- _Assigned task_
Figure out how many lines of the material below contain the word "vous". Answer with the number only.

- _Records_

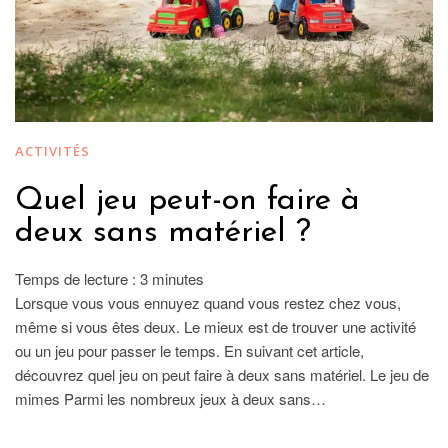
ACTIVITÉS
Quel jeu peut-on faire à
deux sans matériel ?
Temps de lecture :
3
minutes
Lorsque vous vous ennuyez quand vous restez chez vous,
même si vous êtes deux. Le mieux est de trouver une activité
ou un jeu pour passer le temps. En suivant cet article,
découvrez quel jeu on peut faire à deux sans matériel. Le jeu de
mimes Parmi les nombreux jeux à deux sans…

...

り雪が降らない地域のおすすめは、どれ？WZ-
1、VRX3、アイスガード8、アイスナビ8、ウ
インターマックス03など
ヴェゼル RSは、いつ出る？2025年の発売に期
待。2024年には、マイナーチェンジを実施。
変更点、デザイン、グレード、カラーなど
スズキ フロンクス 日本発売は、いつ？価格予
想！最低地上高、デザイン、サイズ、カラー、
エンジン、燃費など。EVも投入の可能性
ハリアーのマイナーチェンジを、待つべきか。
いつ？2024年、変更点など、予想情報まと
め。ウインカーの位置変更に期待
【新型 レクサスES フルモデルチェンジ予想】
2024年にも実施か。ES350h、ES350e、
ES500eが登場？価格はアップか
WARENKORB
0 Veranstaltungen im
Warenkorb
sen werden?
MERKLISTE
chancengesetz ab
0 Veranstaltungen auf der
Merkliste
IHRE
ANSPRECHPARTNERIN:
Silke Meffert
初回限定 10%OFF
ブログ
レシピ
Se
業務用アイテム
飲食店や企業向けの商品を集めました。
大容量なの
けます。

--

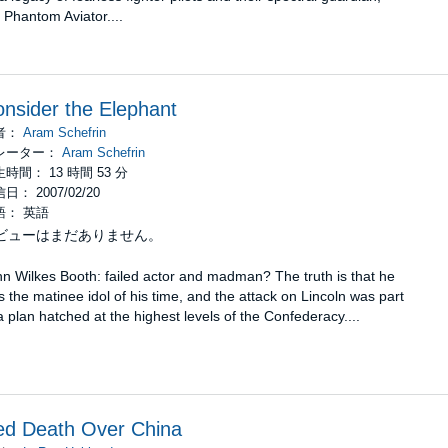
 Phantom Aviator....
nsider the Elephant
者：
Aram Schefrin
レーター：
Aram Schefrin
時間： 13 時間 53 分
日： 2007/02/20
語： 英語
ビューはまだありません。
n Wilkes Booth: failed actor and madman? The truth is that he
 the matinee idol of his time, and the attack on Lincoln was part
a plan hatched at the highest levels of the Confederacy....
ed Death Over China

- _Response area_
2